Teresa de Calcuta, a la que Rajoy, durante la moción de censura, mencionó con ironía en su primera réplica a José Luis Ábalos, secretario de organización del PSOE, se mostraba conmovida cuando visitaba los países del norte de Europa. De toda la pobreza que había visto en el mundo (suficiente como para entregarse a sus sufridos protagonistas sin reservarse nada para sí misma), la peor era la de Suecia, Dinamarca, Finlandia... epicentros del Estado del Bienestar. Aquella pobreza poco tenía que ver con el dinero, ni con los servicios a disposición de los ciudadanos, ni con las oportunidades para prosperar. Era, es, la pobreza de la soledad, un fenómeno desconocido en el océano miserable de los slums de la India, en donde se nace, se ríe, se llora y se muere en la algarabía de los vecinos arracimados en un universo de chabolas.

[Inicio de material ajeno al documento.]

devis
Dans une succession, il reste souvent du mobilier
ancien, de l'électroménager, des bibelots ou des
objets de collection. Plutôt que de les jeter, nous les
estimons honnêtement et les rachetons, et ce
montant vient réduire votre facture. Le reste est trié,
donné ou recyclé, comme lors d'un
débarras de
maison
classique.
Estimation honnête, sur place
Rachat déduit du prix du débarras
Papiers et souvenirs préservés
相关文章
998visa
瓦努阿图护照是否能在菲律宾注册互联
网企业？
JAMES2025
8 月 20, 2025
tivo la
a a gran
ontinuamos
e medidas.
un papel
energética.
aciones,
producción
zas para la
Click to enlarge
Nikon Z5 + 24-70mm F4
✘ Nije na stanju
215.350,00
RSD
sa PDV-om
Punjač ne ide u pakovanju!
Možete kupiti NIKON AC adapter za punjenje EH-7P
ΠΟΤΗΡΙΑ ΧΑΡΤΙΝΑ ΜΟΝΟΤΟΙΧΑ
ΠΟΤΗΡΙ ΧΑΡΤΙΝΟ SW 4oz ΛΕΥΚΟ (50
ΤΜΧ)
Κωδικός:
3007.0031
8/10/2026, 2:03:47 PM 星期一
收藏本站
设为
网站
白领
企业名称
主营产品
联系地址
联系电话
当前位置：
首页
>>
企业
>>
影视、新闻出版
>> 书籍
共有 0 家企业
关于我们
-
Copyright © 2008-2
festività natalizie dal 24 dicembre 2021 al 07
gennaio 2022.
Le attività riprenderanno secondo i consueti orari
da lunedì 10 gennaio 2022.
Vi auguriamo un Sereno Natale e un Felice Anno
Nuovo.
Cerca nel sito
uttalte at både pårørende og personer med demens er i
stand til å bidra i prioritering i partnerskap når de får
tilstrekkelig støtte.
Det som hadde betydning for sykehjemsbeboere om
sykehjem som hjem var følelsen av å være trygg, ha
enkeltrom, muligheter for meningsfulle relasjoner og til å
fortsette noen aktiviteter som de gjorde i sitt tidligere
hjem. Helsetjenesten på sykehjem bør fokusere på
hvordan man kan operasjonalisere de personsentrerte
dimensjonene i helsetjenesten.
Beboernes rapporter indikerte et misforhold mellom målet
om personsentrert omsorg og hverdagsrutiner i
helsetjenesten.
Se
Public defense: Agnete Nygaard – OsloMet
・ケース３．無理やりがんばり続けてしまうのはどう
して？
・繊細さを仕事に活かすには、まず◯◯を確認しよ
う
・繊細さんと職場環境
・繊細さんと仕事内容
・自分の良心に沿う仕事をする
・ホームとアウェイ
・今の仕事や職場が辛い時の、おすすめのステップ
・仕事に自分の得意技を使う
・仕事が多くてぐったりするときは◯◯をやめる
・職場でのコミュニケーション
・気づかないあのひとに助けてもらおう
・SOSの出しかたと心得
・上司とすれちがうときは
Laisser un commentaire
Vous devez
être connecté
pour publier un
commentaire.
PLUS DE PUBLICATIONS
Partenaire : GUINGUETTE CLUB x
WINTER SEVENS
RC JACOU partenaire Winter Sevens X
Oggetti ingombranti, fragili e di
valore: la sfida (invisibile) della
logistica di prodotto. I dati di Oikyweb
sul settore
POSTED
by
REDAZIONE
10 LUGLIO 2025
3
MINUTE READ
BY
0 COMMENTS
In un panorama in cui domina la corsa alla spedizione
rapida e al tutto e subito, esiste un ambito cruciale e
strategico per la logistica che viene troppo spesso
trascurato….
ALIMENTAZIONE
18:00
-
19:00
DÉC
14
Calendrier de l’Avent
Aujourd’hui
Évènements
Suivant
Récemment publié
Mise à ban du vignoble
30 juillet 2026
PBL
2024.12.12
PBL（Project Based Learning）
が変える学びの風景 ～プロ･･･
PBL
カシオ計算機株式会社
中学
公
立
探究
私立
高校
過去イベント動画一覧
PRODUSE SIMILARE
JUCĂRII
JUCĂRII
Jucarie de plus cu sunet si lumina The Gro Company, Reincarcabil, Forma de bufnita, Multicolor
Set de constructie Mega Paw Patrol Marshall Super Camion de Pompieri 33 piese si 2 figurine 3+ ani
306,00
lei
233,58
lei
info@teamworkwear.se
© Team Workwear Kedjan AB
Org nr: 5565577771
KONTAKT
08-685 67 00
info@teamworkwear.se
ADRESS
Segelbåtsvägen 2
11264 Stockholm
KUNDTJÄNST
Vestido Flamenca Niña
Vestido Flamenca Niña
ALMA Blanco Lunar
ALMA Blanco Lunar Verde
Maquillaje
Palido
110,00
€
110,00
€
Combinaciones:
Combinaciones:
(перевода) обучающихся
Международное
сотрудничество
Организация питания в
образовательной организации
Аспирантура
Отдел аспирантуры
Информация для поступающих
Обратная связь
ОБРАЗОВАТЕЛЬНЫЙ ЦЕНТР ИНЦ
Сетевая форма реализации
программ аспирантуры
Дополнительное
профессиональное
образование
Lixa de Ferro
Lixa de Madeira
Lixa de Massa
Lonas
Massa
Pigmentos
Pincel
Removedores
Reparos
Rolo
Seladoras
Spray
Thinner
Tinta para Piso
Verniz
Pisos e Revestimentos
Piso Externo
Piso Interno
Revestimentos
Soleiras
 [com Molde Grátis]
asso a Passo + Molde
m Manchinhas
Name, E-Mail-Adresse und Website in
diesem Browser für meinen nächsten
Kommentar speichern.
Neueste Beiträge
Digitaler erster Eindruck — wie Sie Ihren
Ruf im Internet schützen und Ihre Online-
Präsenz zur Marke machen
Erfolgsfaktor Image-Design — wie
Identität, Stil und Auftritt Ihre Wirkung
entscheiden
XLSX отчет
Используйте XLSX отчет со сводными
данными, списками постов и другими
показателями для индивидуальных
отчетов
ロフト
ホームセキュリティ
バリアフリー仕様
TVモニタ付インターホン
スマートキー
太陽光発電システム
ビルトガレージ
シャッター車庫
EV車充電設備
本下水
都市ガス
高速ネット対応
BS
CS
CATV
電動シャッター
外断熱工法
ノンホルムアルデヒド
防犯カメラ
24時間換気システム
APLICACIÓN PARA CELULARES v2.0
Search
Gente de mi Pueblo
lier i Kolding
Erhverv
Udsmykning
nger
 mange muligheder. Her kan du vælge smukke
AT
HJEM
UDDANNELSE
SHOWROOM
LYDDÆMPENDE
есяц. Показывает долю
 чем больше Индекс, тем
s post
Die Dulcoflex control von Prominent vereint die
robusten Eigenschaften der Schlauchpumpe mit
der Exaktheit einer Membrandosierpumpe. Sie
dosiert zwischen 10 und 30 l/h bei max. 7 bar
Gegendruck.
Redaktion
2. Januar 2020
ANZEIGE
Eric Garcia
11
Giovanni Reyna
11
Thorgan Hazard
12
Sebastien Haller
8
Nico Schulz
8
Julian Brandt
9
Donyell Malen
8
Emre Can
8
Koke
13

En España hoy es posible morirse solo sin que nadie se entere. Es más, en España hoy es probable encontrar en algún piso un anciano que se pudre o se momifica y al que nadie echa de menos, ni siquiera sus vecinos de escalera. España, otrora referente en la vitalidad de las corralas, inmenso patio de vecinos donde abundaban los favores, las charlas de portal, los cariños y las envidias, la conversación a la fresca en sillas de enea, la partida de cartas entre la del segundo, la del cuarto, la del bajo... paga el precio de disfrutar de ese modelo nórdico en el que, aunque te conozco, no me importas.
La soledad sorda y muda que empuja a morir solo, sin una mano amiga, sin el bisbiseo de una oración, sin una lágrima de compasión y pena, es también corrupción. Plena y nauseabunda corrupción en la que no media el enriquecimiento ilícito sino la ilicitud deshumanizada del anonimato.